His eyes move up to meet mine and he shoves at the fish and chips; I'm hungry, but just now I don't feel like eating mine.
"I owe him money," he says shortly, ducking his head back down in a way that makes me not want to ask how much. He shrugs uncomfortably and a humourless smile stretches taut on his face, lips far too thin. Do I believe that? Maybe.
"It's always complicated when you're with someone a long time. We did a lot of splitting up – a lot of getting back together. And I guess he thinks it's all just the same old cycle. But it's not. I'm done with him and everything else. He'll fuck off when he realises that. He's always hated it here."
He breathes out, shrugging again and part of me thinks I'm being palmed off, but I can hardly ask for more information, when officially Ryan thinks I'm keeping chickens in the kitchen rather than my dementia-ridden father. Even though I've half-way told him, he's been good enough not to ask; the least I can do is return the favour.

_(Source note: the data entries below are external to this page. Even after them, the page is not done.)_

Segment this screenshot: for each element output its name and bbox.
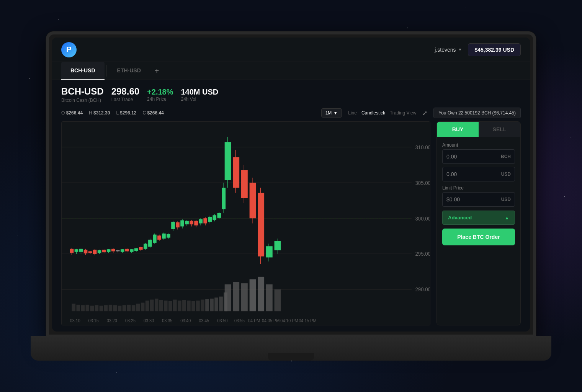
svg-rect-101 bbox=[104, 305, 108, 311]
chart-wrapper: 310.00 305.00 300.00 295.00 290.00 bbox=[61, 121, 430, 325]
svg-rect-134 bbox=[275, 289, 281, 311]
app-logo: P bbox=[61, 42, 77, 57]
svg-rect-113 bbox=[159, 300, 163, 311]
limit-price-input[interactable] bbox=[446, 193, 501, 206]
limit-price-input-wrapper: USD bbox=[442, 192, 515, 207]
username: j.stevens bbox=[435, 47, 456, 53]
chevron-up-icon: ▲ bbox=[505, 215, 509, 220]
limit-price-currency: USD bbox=[501, 197, 511, 202]
order-panel: BUY SELL Amount BCH bbox=[436, 121, 521, 325]
chart-type-line[interactable]: Line bbox=[348, 110, 357, 116]
header-right: j.stevens ▼ $45,382.39 USD bbox=[435, 43, 521, 56]
svg-rect-59 bbox=[176, 222, 180, 227]
svg-rect-29 bbox=[107, 249, 111, 252]
svg-rect-89 bbox=[213, 215, 216, 220]
svg-rect-103 bbox=[113, 305, 117, 311]
svg-text:300.00: 300.00 bbox=[415, 215, 430, 222]
svg-rect-128 bbox=[225, 284, 231, 311]
svg-rect-91 bbox=[217, 213, 221, 218]
fullscreen-button[interactable]: ⤢ bbox=[422, 109, 427, 117]
svg-text:03:15: 03:15 bbox=[88, 318, 99, 323]
candlestick-chart: 310.00 305.00 300.00 295.00 290.00 bbox=[62, 122, 430, 325]
svg-rect-110 bbox=[146, 301, 149, 311]
svg-rect-45 bbox=[144, 244, 147, 249]
logo-letter: P bbox=[66, 45, 71, 54]
advanced-label: Advanced bbox=[448, 215, 472, 220]
svg-rect-93 bbox=[222, 188, 226, 209]
svg-rect-63 bbox=[185, 221, 189, 224]
chart-right-controls: 1M ▼ Line Candlestick Trading View ⤢ You… bbox=[321, 108, 521, 118]
tab-eth-usd[interactable]: ETH-USD bbox=[108, 62, 150, 80]
svg-rect-43 bbox=[139, 247, 143, 250]
svg-rect-49 bbox=[153, 235, 157, 243]
svg-text:03:20: 03:20 bbox=[107, 318, 117, 323]
chart-type-trading-view[interactable]: Trading View bbox=[390, 110, 416, 116]
amount-bch-input[interactable] bbox=[446, 150, 501, 163]
svg-rect-13 bbox=[70, 249, 74, 253]
svg-rect-15 bbox=[75, 249, 78, 252]
svg-rect-133 bbox=[266, 284, 273, 311]
tab-bch-usd[interactable]: BCH-USD bbox=[61, 62, 105, 80]
svg-text:04:15 PM: 04:15 PM bbox=[299, 318, 316, 323]
sell-tab[interactable]: SELL bbox=[479, 122, 520, 137]
svg-rect-98 bbox=[90, 306, 94, 312]
svg-text:03:35: 03:35 bbox=[162, 318, 172, 323]
svg-rect-77 bbox=[250, 183, 256, 218]
ohlc-low: L $296.12 bbox=[116, 110, 136, 116]
svg-rect-130 bbox=[241, 283, 248, 311]
user-menu[interactable]: j.stevens ▼ bbox=[435, 47, 462, 53]
place-order-button[interactable]: Place BTC Order bbox=[442, 229, 515, 245]
tabs-bar: BCH-USD ETH-USD + bbox=[52, 62, 530, 80]
svg-rect-117 bbox=[178, 301, 181, 311]
svg-rect-61 bbox=[180, 220, 184, 227]
screen: P j.stevens ▼ $45,382.39 USD BCH-USD bbox=[52, 38, 530, 332]
limit-price-section: Limit Price USD bbox=[442, 185, 515, 207]
timeframe-button[interactable]: 1M ▼ bbox=[321, 108, 342, 118]
svg-rect-129 bbox=[233, 282, 239, 311]
market-price: 298.60 bbox=[111, 86, 139, 97]
order-form: Amount BCH USD bbox=[437, 137, 520, 325]
svg-text:03:45: 03:45 bbox=[199, 318, 209, 323]
svg-rect-37 bbox=[125, 249, 129, 252]
svg-rect-125 bbox=[214, 297, 218, 311]
svg-text:310.00: 310.00 bbox=[415, 144, 430, 150]
advanced-button[interactable]: Advanced ▲ bbox=[442, 211, 515, 225]
svg-rect-107 bbox=[132, 305, 136, 311]
main-content: BCH-USD Bitcoin Cash (BCH) 298.60 Last T… bbox=[52, 80, 530, 332]
svg-rect-39 bbox=[130, 249, 134, 252]
amount-usd-input-wrapper: USD bbox=[442, 167, 515, 181]
laptop-base bbox=[31, 336, 551, 361]
amount-usd-input[interactable] bbox=[446, 167, 501, 181]
svg-rect-108 bbox=[136, 304, 140, 311]
svg-rect-47 bbox=[148, 240, 152, 247]
svg-rect-81 bbox=[266, 246, 273, 257]
svg-rect-114 bbox=[164, 301, 168, 311]
laptop-notch bbox=[268, 353, 314, 361]
svg-rect-111 bbox=[150, 300, 154, 312]
tab-add-button[interactable]: + bbox=[150, 64, 164, 78]
amount-label: Amount bbox=[442, 142, 515, 148]
svg-rect-41 bbox=[134, 248, 138, 251]
svg-rect-25 bbox=[98, 250, 101, 253]
limit-price-label: Limit Price bbox=[442, 185, 515, 191]
ohlc-high: H $312.30 bbox=[89, 110, 110, 116]
balance-button[interactable]: $45,382.39 USD bbox=[468, 43, 521, 56]
svg-rect-17 bbox=[79, 249, 83, 252]
svg-rect-75 bbox=[241, 170, 248, 198]
buy-tab[interactable]: BUY bbox=[437, 122, 479, 137]
svg-rect-119 bbox=[187, 301, 191, 311]
header: P j.stevens ▼ $45,382.39 USD bbox=[52, 38, 530, 62]
chart-type-candlestick[interactable]: Candlestick bbox=[361, 110, 385, 116]
svg-rect-53 bbox=[162, 234, 166, 238]
ownership-info: You Own 22.500192 BCH ($6,714.45) bbox=[433, 108, 521, 118]
svg-text:03:30: 03:30 bbox=[144, 318, 154, 323]
svg-rect-27 bbox=[102, 250, 106, 253]
svg-rect-109 bbox=[141, 303, 145, 312]
svg-text:04:05 PM: 04:05 PM bbox=[262, 318, 280, 323]
screen-bezel: P j.stevens ▼ $45,382.39 USD BCH-USD bbox=[46, 31, 536, 338]
market-volume: 140M USD bbox=[181, 88, 218, 96]
market-change-item: +2.18% 24h Price bbox=[147, 88, 173, 102]
svg-rect-123 bbox=[205, 299, 209, 311]
svg-rect-118 bbox=[182, 300, 186, 311]
app-container: P j.stevens ▼ $45,382.39 USD BCH-USD bbox=[52, 38, 530, 332]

"Ok," I mutter softly, sitting down next to him, one leg under me and then letting myself trace over the line of his shoulder blade and the soft muscles that spread down to his back and along, under his armpit and let my forehead rest against his side because I want to touch him, want to smooth back my mistake, and ignore the worm inside me that always thought I wasn't worth what he wants to give.
"Trust me, yeah?"
"Yeah."
Ryan nudges into me, unstoppable smile brimming over and for the first time I wonder how real it is.
"Fucksake Alfie, eat something. That's at least an hour's wages just there."
It might not be the full truth, but for now it's enough to make me trust him and I can feel my own smile relax onto my lips. He's going to be there in the morning. There's nowhere else he wants to run off to, and nothing I've shown him has scared him away but I don't know why not.